▸ Task goal
Across the material below, count the lines that include the word "Work" and give only that count.

►

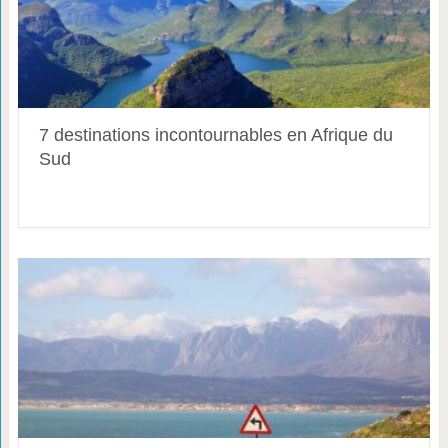
7 destinations incontournables en Afrique du
Sud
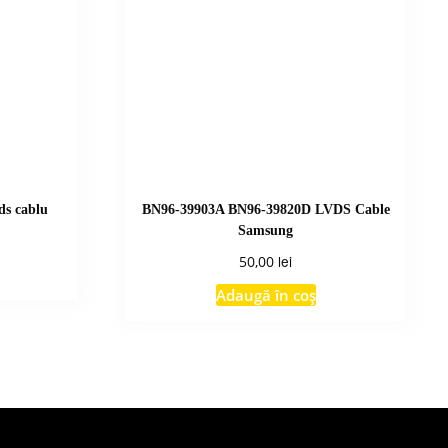
ds cablu
BN96-39903A BN96-39820D LVDS Cable
Samsung
lei
50,00
Adaugă în coș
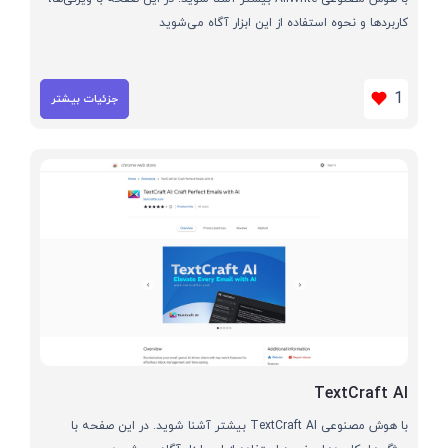
کاربردها و نحوه استفاده از این ابزار آگاه می‌شوید
1
جزئیات بیشتر
TextCraft AI
با هوش مصنوعی TextCraft AI بیشتر آشنا شوید. در این صفحه با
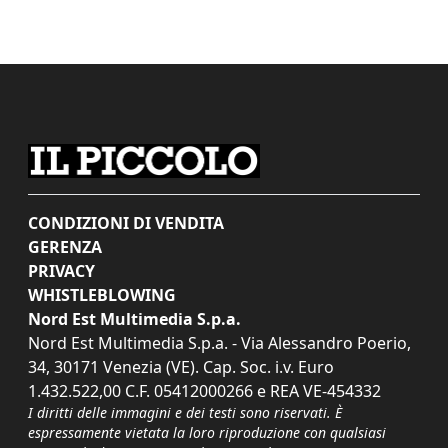
CONDIZIONI DI VENDITA
GERENZA
PRIVACY
WHISTLEBLOWING
Nord Est Multimedia S.p.a.
Nord Est Multimedia S.p.a. - Via Alessandro Poerio,
34, 30171 Venezia (VE). Cap. Soc. i.v. Euro
1.432.522,00 C.F. 05412000266 e REA VE-454332
I diritti delle immagini e dei testi sono riservati. È
espressamente vietata la loro riproduzione con qualsiasi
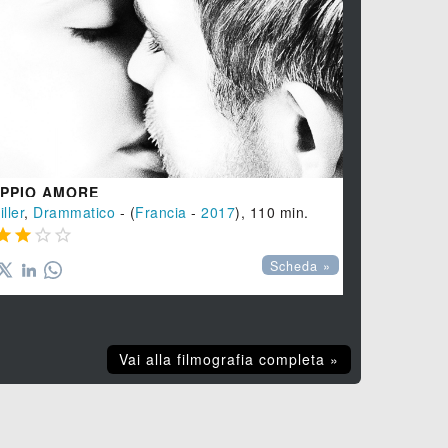
PPIO AMORE
MASQUERAD
iller
,
Drammatico
- (
Francia
-
2017
), 110 min.
Thriller
, (
Fra








Scheda »
Vai alla filmografia completa »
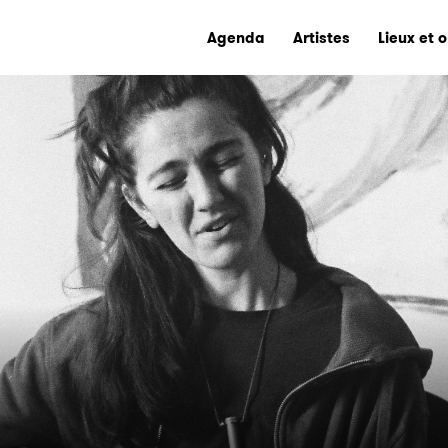
Agenda
Artistes
Lieux et 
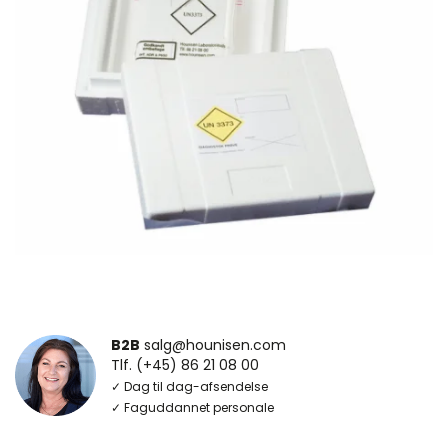
B2B
salg@hounisen.com
Tlf. (+45) 86 21 08 00
✓ Dag til dag-afsendelse
✓ Faguddannet personale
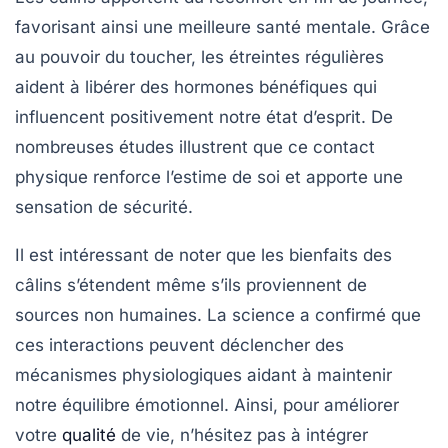
favorisant ainsi une meilleure
santé mentale
. Grâce
au pouvoir du toucher, les étreintes régulières
aident à libérer des hormones bénéfiques qui
influencent positivement notre état d’esprit. De
nombreuses études illustrent que ce contact
physique renforce
l’estime de soi
et apporte une
sensation de sécurité.
Il est intéressant de noter que les bienfaits des
câlins s’étendent même s’ils proviennent de
sources non humaines. La science a confirmé que
ces interactions peuvent déclencher des
mécanismes physiologiques aidant à maintenir
notre équilibre émotionnel. Ainsi, pour améliorer
votre
qualité
de vie, n’hésitez pas à intégrer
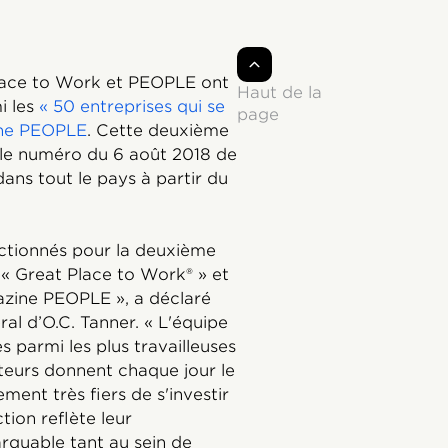
 Place to Work et PEOPLE ont
Haut de la
i les
« 50 entreprises qui se
page
ne PEOPLE
. Cette deuxième
 le numéro du 6 août 2018 de
ans tout le pays à partir du
ctionnés pour la deuxième
 « Great Place to Work® » et
zine PEOPLE », a déclaré
al d’O.C. Tanner. « L'équipe
 parmi les plus travailleuses
eurs donnent chaque jour le
ment très fiers de s'investir
tion reflète leur
rquable tant au sein de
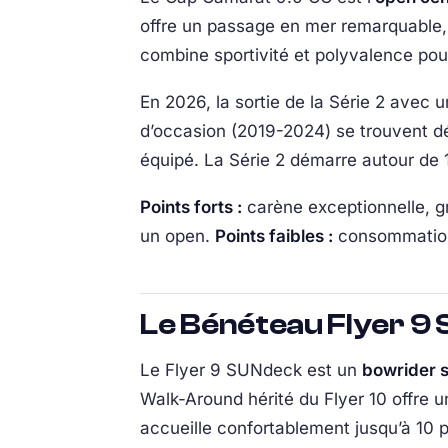
offre un passage en mer remarquable, 
combine sportivité et polyvalence pour 
En 2026, la sortie de la Série 2 avec
d’occasion (2019-2024) se trouvent d
équipé. La Série 2 démarre autour de
Points forts :
carène exceptionnelle, gr
un open.
Points faibles :
consommation 
Le Bénéteau Flyer 9 S
Le Flyer 9 SUNdeck est un
bowrider s
Walk-Around hérité du Flyer 10 offre un
accueille confortablement jusqu’à 10 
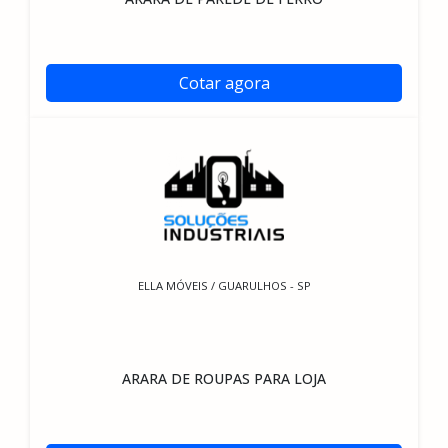
Cotar agora
ELLA MÓVEIS / GUARULHOS - SP
ARARA DE ROUPAS PARA LOJA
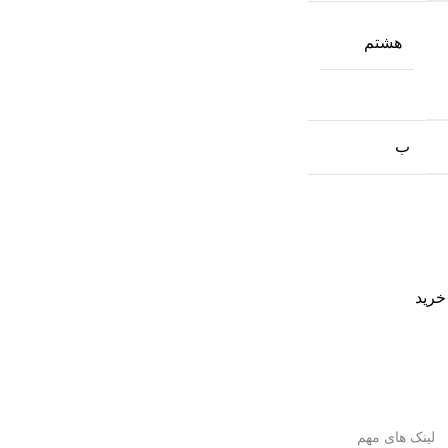
هشتم
ب
خرید
لینک های مهم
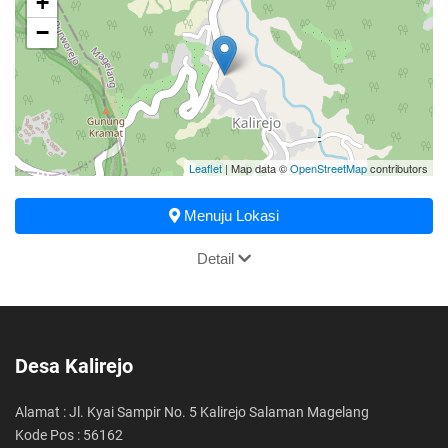
+
−
Leaflet
| Map data ©
OpenStreetMap
contributors
Menuju Lokasi
Detail
Desa Kalirejo
Alamat : Jl. Kyai Sampir No. 5 Kalirejo Salaman Magelang
Kode Pos : 56162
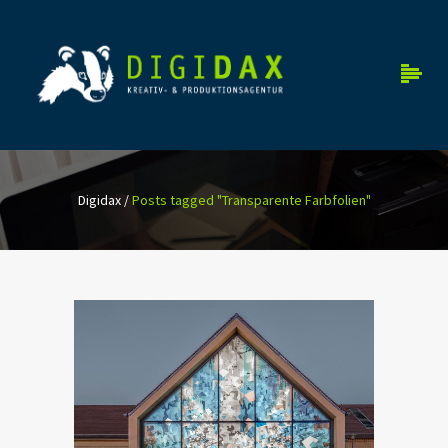
Digidax
/
Posts tagged "Transparente Farbfolien"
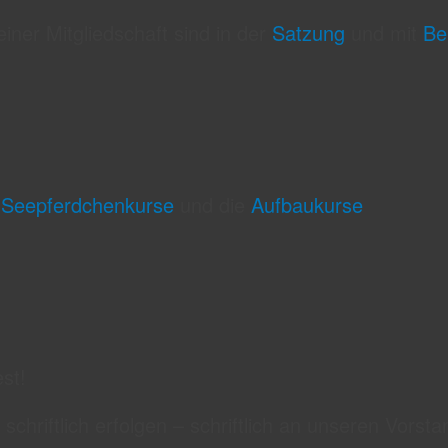
iner Mitgliedschaft sind in der
Satzung
und mit
Bei
e
Seepferdchenkurse
und die
Aufbaukurse
st!
chriftlich erfolgen – schriftlich an unseren Vorsta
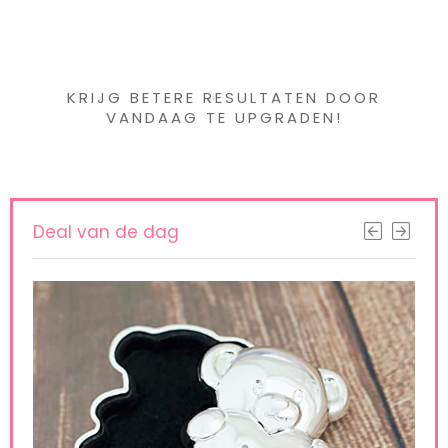
Iets interessants
gevonden ?
KRIJG BETERE RESULTATEN DOOR
VANDAAG TE UPGRADEN!
Deal van de dag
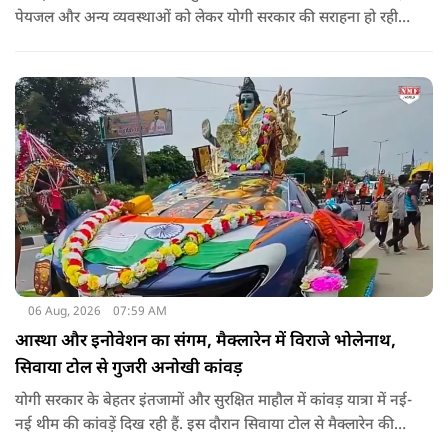
पेयजल और अन्य व्यवस्थाओं को लेकर योगी सरकार की सराहना हो रही
है. सोशल मीडिया भी शिव भक्ति के रंग में रंग गया है. फेसबुक पर कांवड़
हैशटैग से लगभग 5 लाख 68 हजार पोस्ट हुए हैं.
06 Aug, 2026
07:59 AM
आस्था और इनोवेशन का संगम, मैक्लारेन में विराजे भोलेनाथ,
सिवाया टोल से गुजरी अनोखी कांवड़
योगी सरकार के बेहतर इंतजामों और सुरक्षित माहौल में कांवड़ यात्रा में नई-
नई थीम की कांवड़ें दिख रही हैं. इस दौरान सिवाया टोल से मैक्लारेन की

◄

▸ Answer section
2